Extradição é um “ato por meio do qual um indivíduo é entregue por um Estado a outro, que seja competente para processá-lo e puni-lo” (ALBUQUERQUE, 2011, p. 1019). É dizer,a extradição é um ato pelo qual certo Estado entrega a outro Estado indivíduo que tenha, em tese, violado as leis do país requerente, para que neste (Estado requerente) responda pelo ilícito que supostamente cometeu. Trata-se, assim, de ato de cooperação internacional no campo penal (PORTELA, 2010, p. 265). Aqui, o que interessa neste trabalho é o art. 81, do Estatuto do Estrangeiro (EE), que versa sobre a prisão do extraditando.

A prisão preventiva compulsória do extraditando é de peculiaridade ímpar. Vem sendo tratada com naturalidade há anos. Poder-se-ia dizer “desde que a Constituição de 1988 foi promulgada e passou a valer”, mas, para ser menos radical, pode-se fixar como ponto de referência temporal a decisão do STF na ADI 3.112, em 2007.

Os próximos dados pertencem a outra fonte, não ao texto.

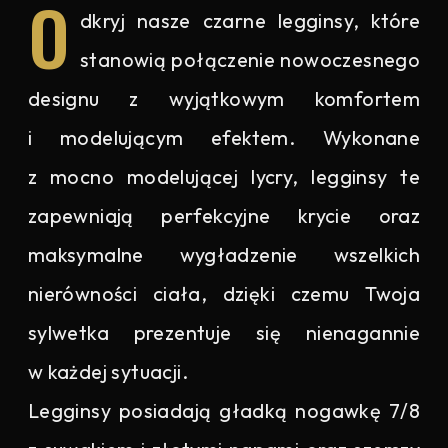
O
dkryj nasze czarne legginsy, które
stanowią połączenie nowoczesnego
designu z wyjątkowym komfortem
i modelującym efektem. Wykonane
z mocno modelującej lycry, legginsy te
zapewniają perfekcyjne krycie oraz
maksymalne wygładzenie wszelkich
nierówności ciała, dzięki czemu Twoja
sylwetka prezentuje się nienagannie
w każdej sytuacji.
Legginsy posiadają gładką nogawkę 7/8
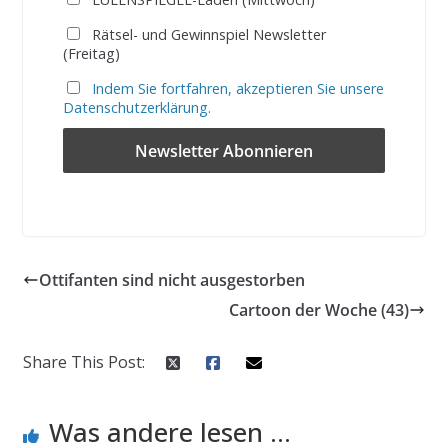
Rätsel- und Gewinnspiel Newsletter
(Freitag)
Indem Sie fortfahren, akzeptieren Sie unsere
Datenschutzerklärung.
Ottifanten sind nicht ausgestorben
Cartoon der Woche (43)
Share This Post:
Was andere lesen ...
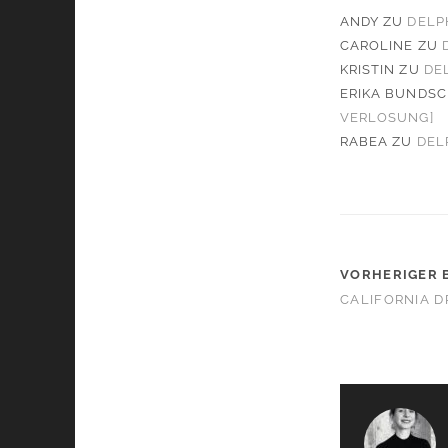
ANDY
ZU
DELP
CAROLINE
ZU
KRISTIN
ZU
DE
ERIKA BUNDS
VERLOSUNG]
RABEA
ZU
DEL
VORHERIGER 
CALIFORNIA D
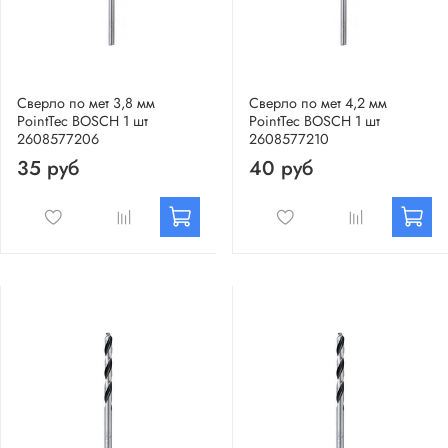
Сверло по мет 3,8 мм
Сверло по мет 4,2 мм
PointTec BOSCH 1 шт
PointTec BOSCH 1 шт
2608577206
2608577210
35 руб
40 руб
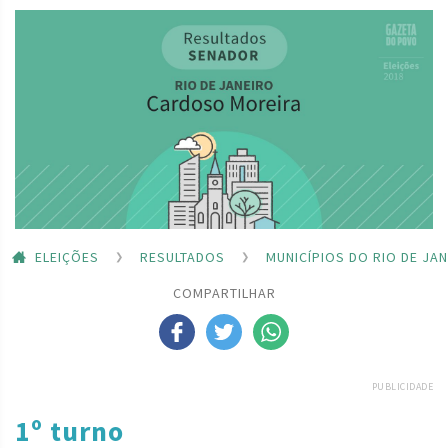
ELEIÇÕES
RESULTADOS
MUNICÍPIOS DO RIO DE JA
COMPARTILHAR
PUBLICIDADE
1º turno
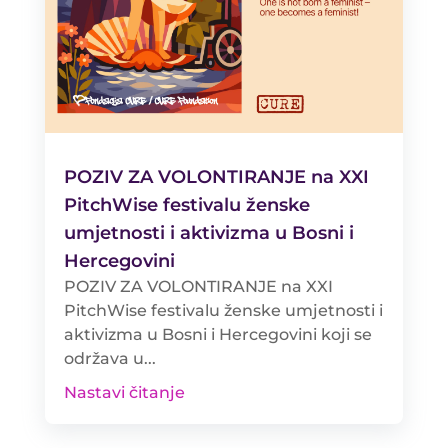
POZIV ZA VOLONTIRANJE na XXI
PitchWise festivalu ženske
umjetnosti i aktivizma u Bosni i
Hercegovini
POZIV ZA VOLONTIRANJE na XXI
PitchWise festivalu ženske umjetnosti i
aktivizma u Bosni i Hercegovini koji se
održava u...
Nastavi čitanje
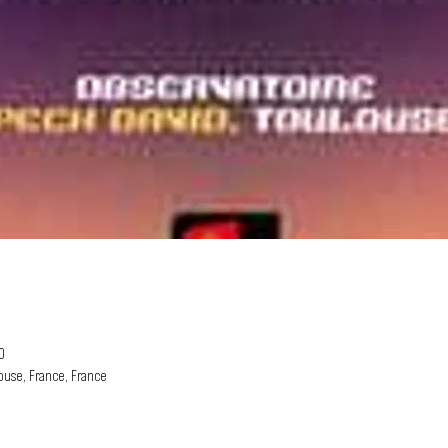
0
ouse, France, France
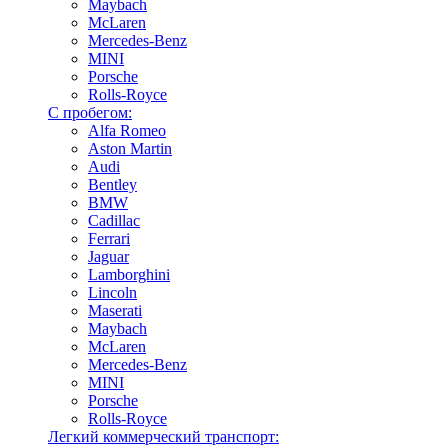
Maybach
McLaren
Mercedes-Benz
MINI
Porsche
Rolls-Royce
С пробегом:
Alfa Romeo
Aston Martin
Audi
Bentley
BMW
Cadillac
Ferrari
Jaguar
Lamborghini
Lincoln
Maserati
Maybach
McLaren
Mercedes-Benz
MINI
Porsche
Rolls-Royce
Легкий коммерческий транспорт:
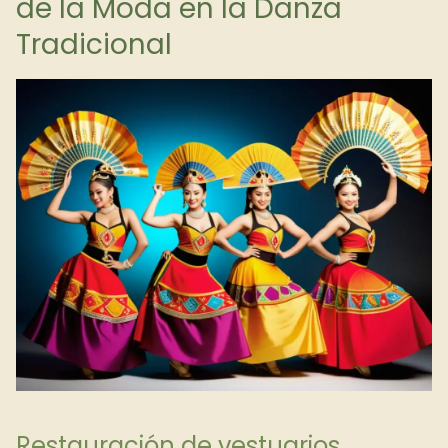
de la Moda en la Danza
Tradicional
Restauración de vestuarios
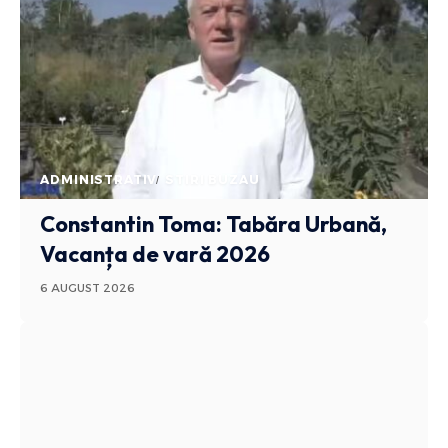
ADMINISTRATIV
STIRI BUZAU
Constantin Toma: Tabăra Urbană,
Vacanța de vară 2026
6 AUGUST 2026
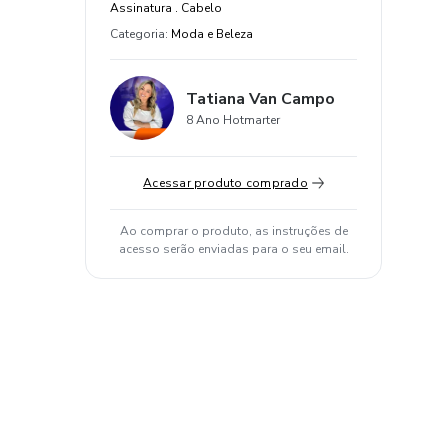
Assinatura . Cabelo
Categoria
:
Moda e Beleza
Tatiana Van Campo
8 Ano Hotmarter
Acessar produto comprado
Ao comprar o produto, as instruções de
acesso serão enviadas para o seu email.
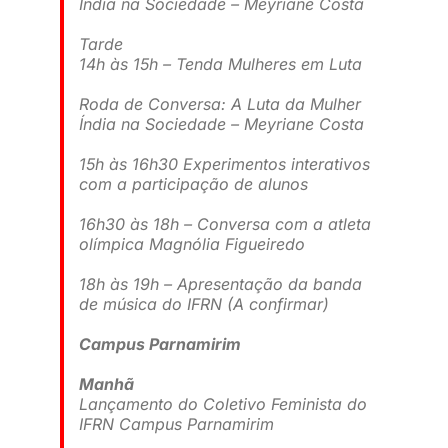
Índia na Sociedade – Meyriane Costa
Tarde
14h às 15h – Tenda Mulheres em Luta
Roda de Conversa: A Luta da Mulher
Índia na Sociedade – Meyriane Costa
15h às 16h30 Experimentos interativos
com a participação de alunos
16h30 às 18h – Conversa com a atleta
olímpica Magnólia Figueiredo
18h às 19h – Apresentação da banda
de música do IFRN (A confirmar)
Campus Parnamirim
Manhã
Lançamento do Coletivo Feminista do
IFRN Campus Parnamirim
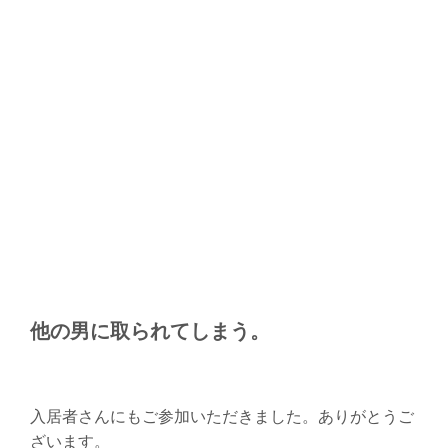
他の男に取られてしまう。
入居者さんにもご参加いただきました。ありがとうご
ざいます。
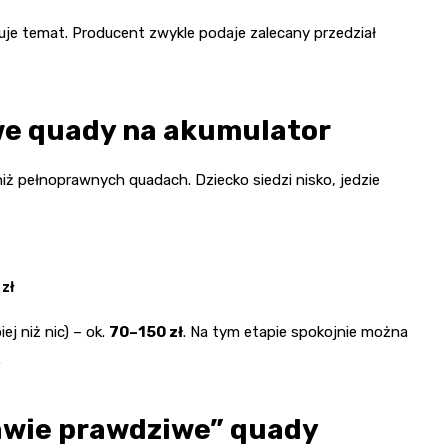
kuje temat. Producent zwykle podaje zalecany przedział
we quady na akumulator
iż pełnoprawnych quadach. Dziecko siedzi nisko, jedzie
zł
j niż nic) – ok.
70–150 zł
. Na tym etapie spokojnie można
.
rawie prawdziwe” quady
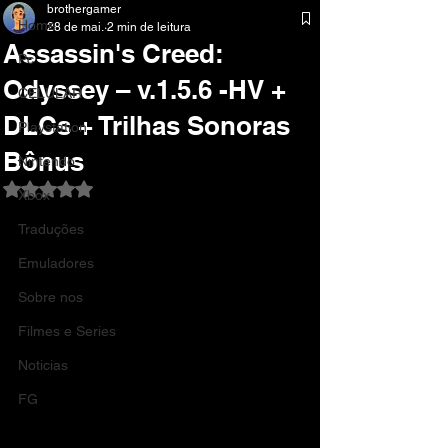
brothergamer
Home
28 de mai.
2 min de leitura
Assassin's Creed:
Pc
Odyssey – v.1.5.6 -HV +
CELULAR
DLCs + Trilhas Sonoras
Playstation
Bônus
Nintendo
Avaliado com NaN de 5 estrelas.
Xbox
Traduções
Emuladores
Sobre nos
Filmes e Series
Noticias
FG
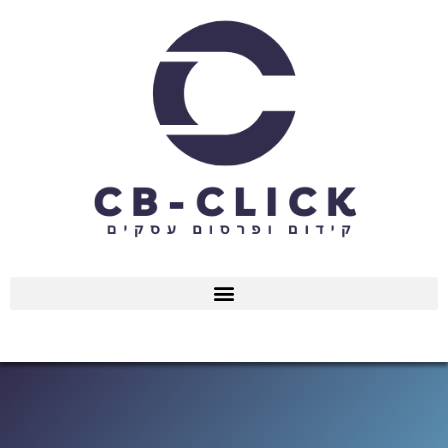
ילוג
תוכן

A solução poderia ser de fácil resolução, se o Postulado da Proporcionalidade fosse aplicado. Ademais, se se entendesse que inafiançabilidade e vedação à liberdade provisória, são, de fato, sinônimos, e que aquele rol constitucional de crimes inafiançáveis é taxativo, o trabalhado artigo 81 deveria ser declarado inconstitucional, pois traz mais uma hipótese de inafiançabilidade/vedação à liberdade provisória.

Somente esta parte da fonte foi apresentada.